Clearly define your meaningful difference

Telling a customer your service is better is not a meaningful difference. Telling the customer your people are better is not a meaningful difference. A customer has to perceive a difference that is more compelling than a generic promise. There is no meaningful difference if your competitor can make a similar claim. Prove your differences and clearly define what that difference is worth to the customer.

If you can’t define your meaningful difference, ask your prospect to define the difference. Ask the prospect, “What can we do differently than every other company?” By answering this question, the prospect admits they are not completely satisfied. This question creates distance between you and the competition.

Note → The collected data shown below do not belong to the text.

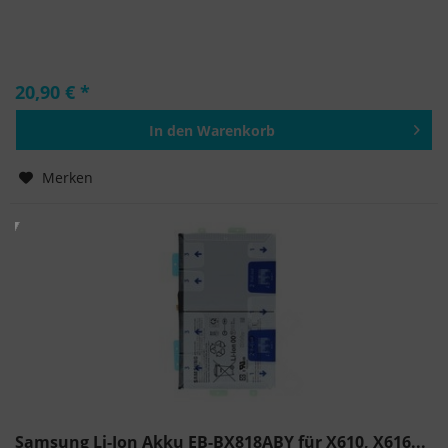
20,90 € *
In den
Warenkorb
Hinzugefügt
Merken
Samsung Li-Ion Akku EB-BX818ABY für X610, X616...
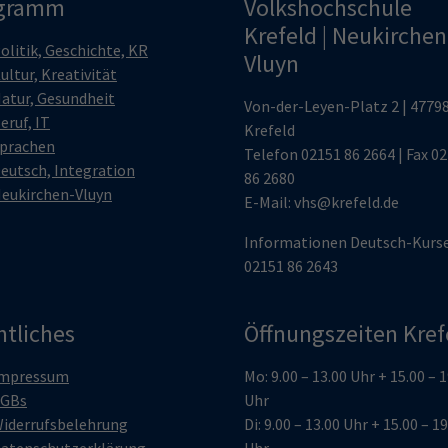
gramm
Volkshochschule
Krefeld | Neukirchen
olitik, Geschichte, KR
Vluyn
ultur, Kreativität
atur, Gesundheit
Von-der-Leyen-Platz 2 | 4779
eruf, IT
Krefeld
prachen
Telefon
02151 86 2664
| Fax 0
eutsch, Integration
86 2680
eukirchen-Vluyn
E-Mail:
vhs@krefeld.de
Informationen Deutsch-Kurs
02151 86 2643
htliches
Öffnungszeiten Kref
mpressum
Mo: 9.00 – 13.00 Uhr + 15.00 – 
GBs
Uhr
iderrufsbelehrung
Di: 9.00 – 13.00 Uhr + 15.00 – 1
atenschutzerklärung
Uhr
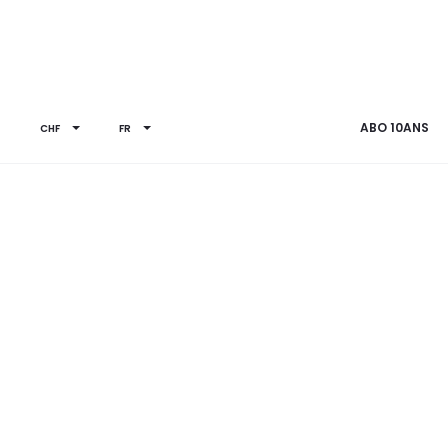
e
ABO 10ANS
CHF
FR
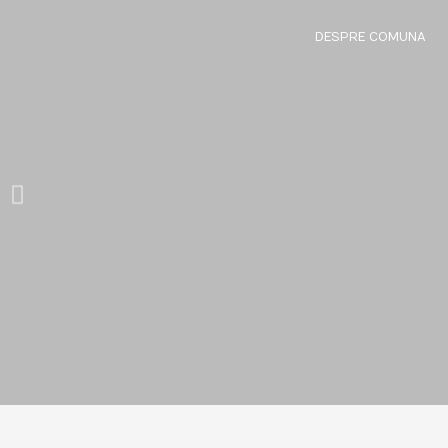
DESPRE COMUNA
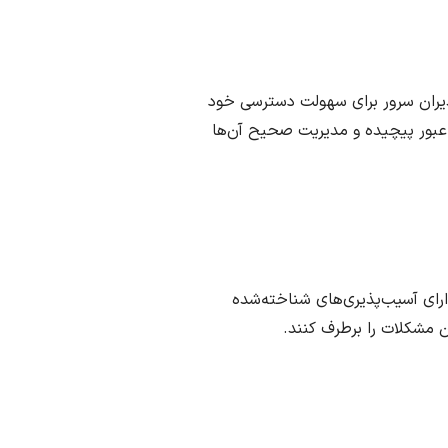
دیران سرور برای سهولت دسترسی خود
عبور پیچیده و مدیریت صحیح آن‌ها
ارای آسیب‌پذیری‌های شناخته‌شده
ن مشکلات را برطرف کنند.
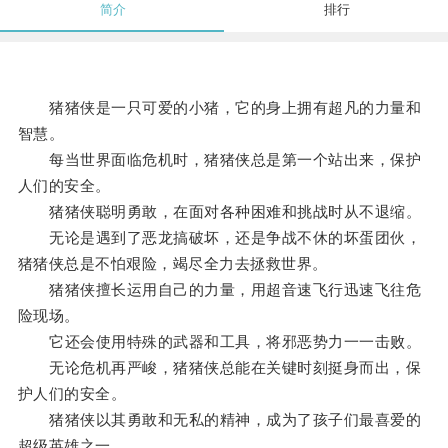
简介
排行
猪猪侠是一只可爱的小猪，它的身上拥有超凡的力量和
智慧。
每当世界面临危机时，猪猪侠总是第一个站出来，保护
人们的安全。
猪猪侠聪明勇敢，在面对各种困难和挑战时从不退缩。
无论是遇到了恶龙搞破坏，还是争战不休的坏蛋团伙，
猪猪侠总是不怕艰险，竭尽全力去拯救世界。
猪猪侠擅长运用自己的力量，用超音速飞行迅速飞往危
险现场。
它还会使用特殊的武器和工具，将邪恶势力一一击败。
无论危机再严峻，猪猪侠总能在关键时刻挺身而出，保
护人们的安全。
猪猪侠以其勇敢和无私的精神，成为了孩子们最喜爱的
超级英雄之一。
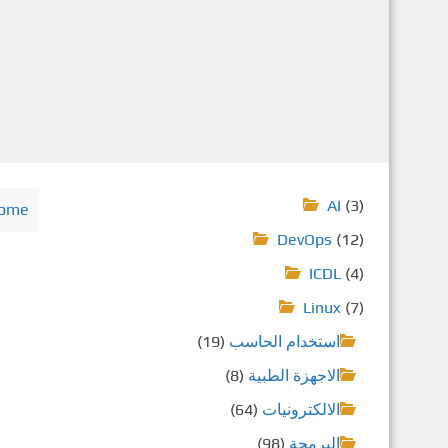
AI
(3)
ome
DevOps
(12)
ICDL
(4)
Linux
(7)
استخدام الحاسب
(19)
الاجهزة الطبية
(8)
الالكترونيات
(64)
البرمجة
(98)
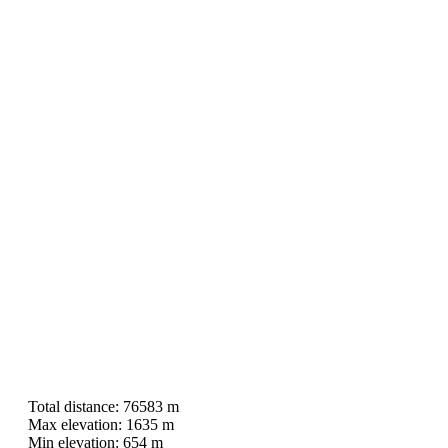
Total distance:
76583 m
Max elevation:
1635 m
Min elevation:
654 m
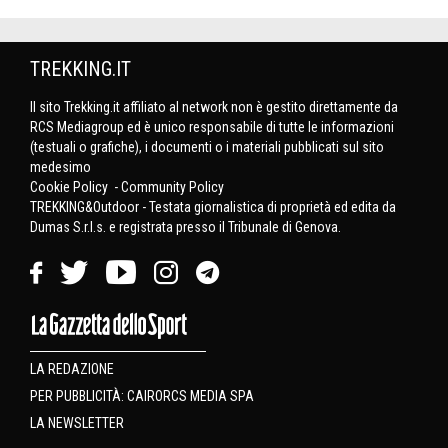
TREKKING.IT
Il sito Trekking.it affiliato al network non è gestito direttamente da
RCS Mediagroup ed è unico responsabile di tutte le informazioni
(testuali o grafiche), i documenti o i materiali pubblicati sul sito
medesimo
Cookie Policy
-
Community Policy
TREKKING&Outdoor - Testata giornalistica di proprietà ed edita da
Dumas S.r.l.s. e registrata presso il Tribunale di Genova.
LA REDAZIONE
PER PUBBLICITÀ: CAIRORCS MEDIA SPA
LA NEWSLETTER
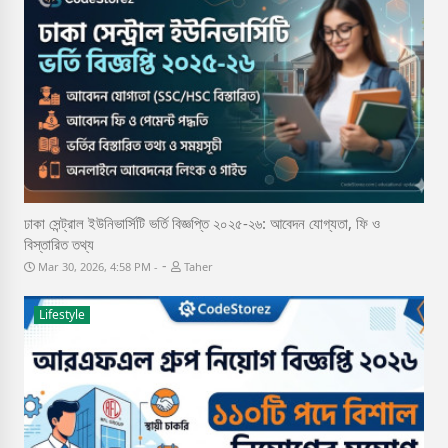
ঢাকা সেন্ট্রাল ইউনিভার্সিটি ভর্তি বিজ্ঞপ্তি ২০২৫-২৬: আবেদন যোগ্যতা, ফি ও
বিস্তারিত তথ্য
-
Mar 30, 2026, 4:58 PM
Taher
Lifestyle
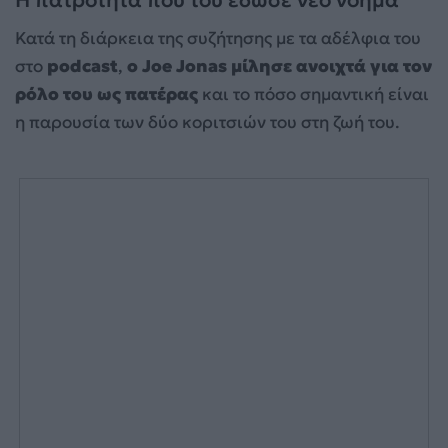
Η πατρότητα που του έδωσε νέο νόημα
Κατά τη διάρκεια της συζήτησης με τα αδέλφια του
στο
podcast
,
ο Joe Jonas μίλησε ανοιχτά για τον
ρόλο του ως πατέρας
και το πόσο σημαντική είναι
η παρουσία των δύο κοριτσιών του στη ζωή του.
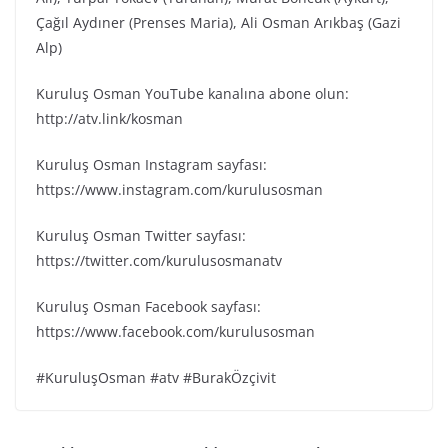
Çağıl Aydıner (Prenses Maria), Ali Osman Arıkbaş (Gazi
Alp)
Kuruluş Osman YouTube kanalına abone olun:
http://atv.link/kosman
Kuruluş Osman Instagram sayfası:
https://www.instagram.com/kurulusosman
Kuruluş Osman Twitter sayfası:
https://twitter.com/kurulusosmanatv
Kuruluş Osman Facebook sayfası:
https://www.facebook.com/kurulusosman
#KuruluşOsman #atv #BurakÖzçivit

Your existing customers are also a great source of information. Ask your existing customer “What can we do better?” By asking this question, you identify an unfulfilled need. This question will help you create more value for your existing customers. You also neutralize your competitor’s attempts to differentiate their solution. It is better if you identify this unfulfilled need rather than your competition.

When a competitor offers a cheaper hotdog, you don’t have to lower your price. You can be different in a meaningful way. A meaningful difference is worth more than a cheap price.

In this scenario, it is okay for salespeople to think and act like a 4th grader.